= Problem statement =
Every entry below must be transcribed word for word, and the images must be left out.

Items from a data source:
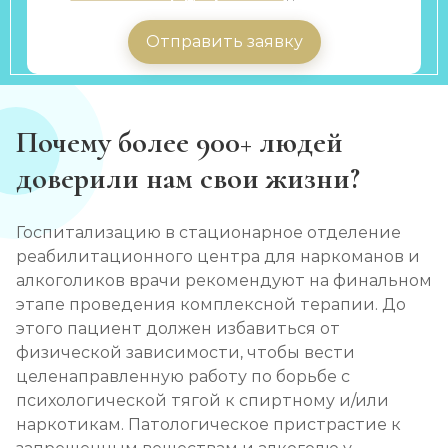
Отправить заявку
Почему более 900+ людей
доверили нам свои жизни?
Госпитализацию в стационарное отделение
реабилитационного центра для наркоманов и
алкоголиков врачи рекомендуют на финальном
этапе проведения комплексной терапии. До
этого пациент должен избавиться от
физической зависимости, чтобы вести
целенаправленную работу по борьбе с
психологической тягой к спиртному и/или
наркотикам. Патологическое пристрастие к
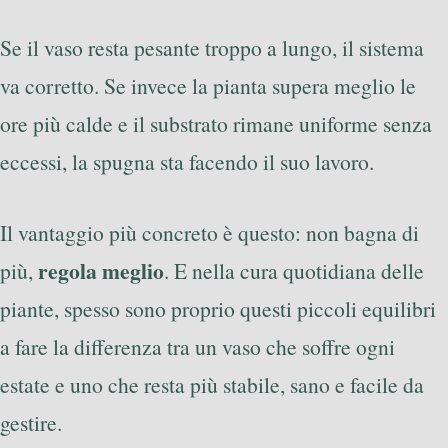
Se il vaso resta pesante troppo a lungo, il sistema
va corretto. Se invece la pianta supera meglio le
ore più calde e il substrato rimane uniforme senza
eccessi, la spugna sta facendo il suo lavoro.
Il vantaggio più concreto è questo: non bagna di
regola meglio
più,
. E nella cura quotidiana delle
piante, spesso sono proprio questi piccoli equilibri
a fare la differenza tra un vaso che soffre ogni
estate e uno che resta più stabile, sano e facile da
gestire.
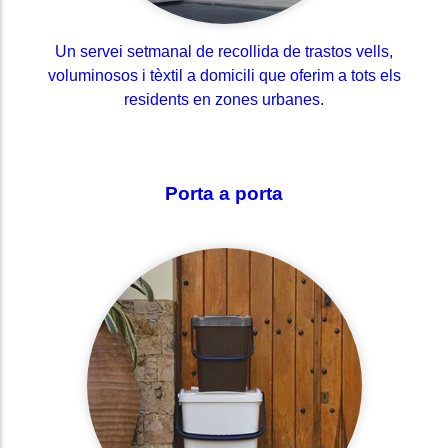
Un servei setmanal de recollida de trastos vells,
voluminosos i tèxtil a domicili que oferim a tots els
residents en zones urbanes.
Porta a porta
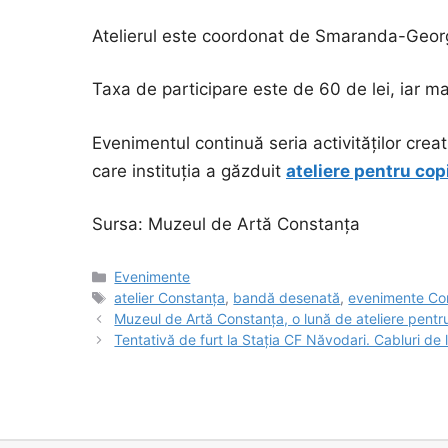
Atelierul este coordonat de Smaranda-Geor
Taxa de participare este de 60 de lei, iar ma
Evenimentul continuă seria activităților cre
care instituția a găzduit
ateliere pentru copi
Sursa: Muzeul de Artă Constanța
Categorii
Evenimente
Etichete
atelier Constanța
,
bandă desenată
,
evenimente Co
Muzeul de Artă Constanța, o lună de ateliere pentru 
Tentativă de furt la Stația CF Năvodari. Cabluri de l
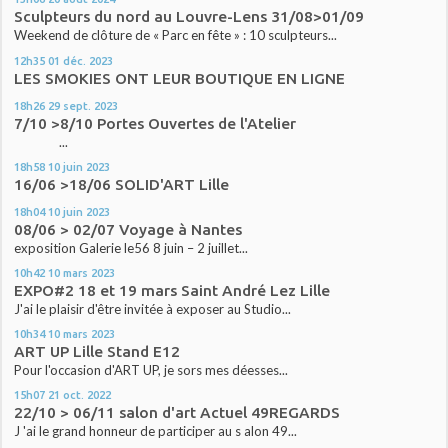
Sculpteurs du nord au Louvre-Lens 31/08>01/09
Weekend de clôture de « Parc en fête » : 10 sculpteurs...
12h35
01
déc. 2023
LES SMOKIES ONT LEUR BOUTIQUE EN LIGNE
18h26
29
sept. 2023
7/10 >8/10 Portes Ouvertes de l'Atelier
...
18h58
10
juin 2023
16/06 >18/06 SOLID'ART Lille
18h04
10
juin 2023
08/06 > 02/07 Voyage à Nantes
exposition Galerie le56 8 juin – 2 juillet...
10h42
10
mars 2023
EXPO#2 18 et 19 mars Saint André Lez Lille
J'ai le plaisir d'être invitée à exposer au Studio...
10h34
10
mars 2023
ART UP Lille Stand E12
Pour l'occasion d'ART UP, je sors mes déesses...
15h07
21
oct. 2022
22/10 > 06/11 salon d'art Actuel 49REGARDS
J 'ai le grand honneur de participer au s alon 49...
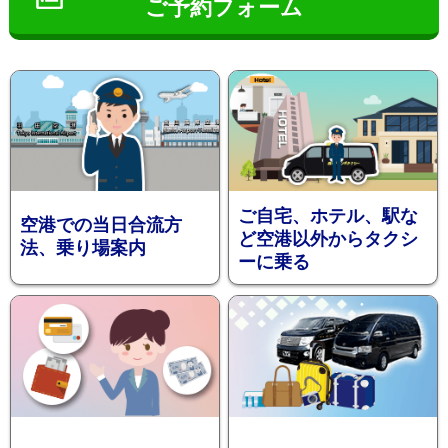
ご予約フォーム
インフ
ご自宅、ホテル、駅な
空港での当日合流方
ど空港以外からタクシ
法、乗り場案内
ーに乗る
ォメー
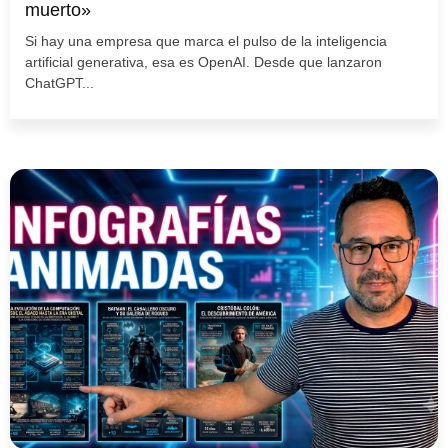
muerto»
Si hay una empresa que marca el pulso de la inteligencia
artificial generativa, esa es OpenAI. Desde que lanzaron
ChatGPT...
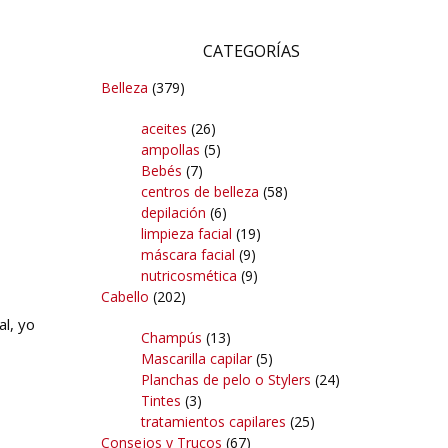
CATEGORÍAS
Belleza
(379)
aceites
(26)
ampollas
(5)
Bebés
(7)
centros de belleza
(58)
depilación
(6)
limpieza facial
(19)
máscara facial
(9)
nutricosmética
(9)
Cabello
(202)
l, yo
Champús
(13)
Mascarilla capilar
(5)
Planchas de pelo o Stylers
(24)
Tintes
(3)
tratamientos capilares
(25)
Consejos y Trucos
(67)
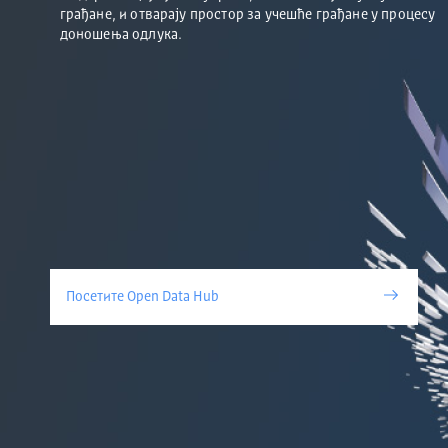
грађане, и отварају простор за учешће грађане у процесу
доношења одлука.
Посетите Open Data Hub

= Response to this task =
Отправить заявку
Почему более 900+ людей
доверили нам свои жизни?
Госпитализацию в стационарное отделение
реабилитационного центра для наркоманов и
алкоголиков врачи рекомендуют на финальном
этапе проведения комплексной терапии. До
этого пациент должен избавиться от
физической зависимости, чтобы вести
целенаправленную работу по борьбе с
психологической тягой к спиртному и/или
наркотикам. Патологическое пристрастие к
Se il vaso resta pesante troppo a lungo, il sistema
va corretto. Se invece la pianta supera meglio le
ore più calde e il substrato rimane uniforme senza
eccessi, la spugna sta facendo il suo lavoro.
Il vantaggio più concreto è questo: non bagna di
regola meglio
più,
. E nella cura quotidiana delle
piante, spesso sono proprio questi piccoli equilibri
a fare la differenza tra un vaso che soffre ogni
estate e uno che resta più stabile, sano e facile da
gestire.
Un servei setmanal de recollida de trastos vells,
voluminosos i tèxtil a domicili que oferim a tots els
residents en zones urbanes.
Porta a porta
Atelierul este coordonat de Smaranda-Geor
Taxa de participare este de 60 de lei, iar ma
Evenimentul continuă seria activităților cre
care instituția a găzduit
ateliere pentru copi
Sursa: Muzeul de Artă Constanța
Categorii
Evenimente
Etichete
atelier Constanța
,
bandă desenată
,
evenimente Co
Muzeul de Artă Constanța, o lună de ateliere pentru 
Tentativă de furt la Stația CF Năvodari. Cabluri de l
Sculpteurs du nord au Louvre-Lens 31/08>01/09
Weekend de clôture de « Parc en fête » : 10 sculpteurs...
12h35
01
déc. 2023
LES SMOKIES ONT LEUR BOUTIQUE EN LIGNE
18h26
29
sept. 2023
7/10 >8/10 Portes Ouvertes de l'Atelier
...
18h58
10
juin 2023
16/06 >18/06 SOLID'ART Lille
18h04
10
juin 2023
08/06 > 02/07 Voyage à Nantes
exposition Galerie le56 8 juin – 2 juillet...
10h42
10
mars 2023
EXPO#2 18 et 19 mars Saint André Lez Lille
J'ai le plaisir d'être invitée à exposer au Studio...
10h34
10
mars 2023
ART UP Lille Stand E12
Pour l'occasion d'ART UP, je sors mes déesses...
15h07
21
oct. 2022
22/10 > 06/11 salon d'art Actuel 49REGARDS
J 'ai le grand honneur de participer au s alon 49...
ご予約フォーム
インフ
ご自宅、ホテル、駅な
空港での当日合流方
ど空港以外からタクシ
法、乗り場案内
ーに乗る
ォメー
muerto»
Si hay una empresa que marca el pulso de la inteligencia
artificial generativa, esa es OpenAI. Desde que lanzaron
ChatGPT...
CATEGORÍAS
Belleza
(379)
aceites
(26)
ampollas
(5)
Bebés
(7)
centros de belleza
(58)
depilación
(6)
limpieza facial
(19)
máscara facial
(9)
nutricosmética
(9)
Cabello
(202)
l, yo
Champús
(13)
Mascarilla capilar
(5)
Planchas de pelo o Stylers
(24)
Tintes
(3)
tratamientos capilares
(25)
Consejos y Trucos
(67)
грађане, и отварају простор за учешће грађане у процесу
доношења одлука.
Посетите Open Data Hub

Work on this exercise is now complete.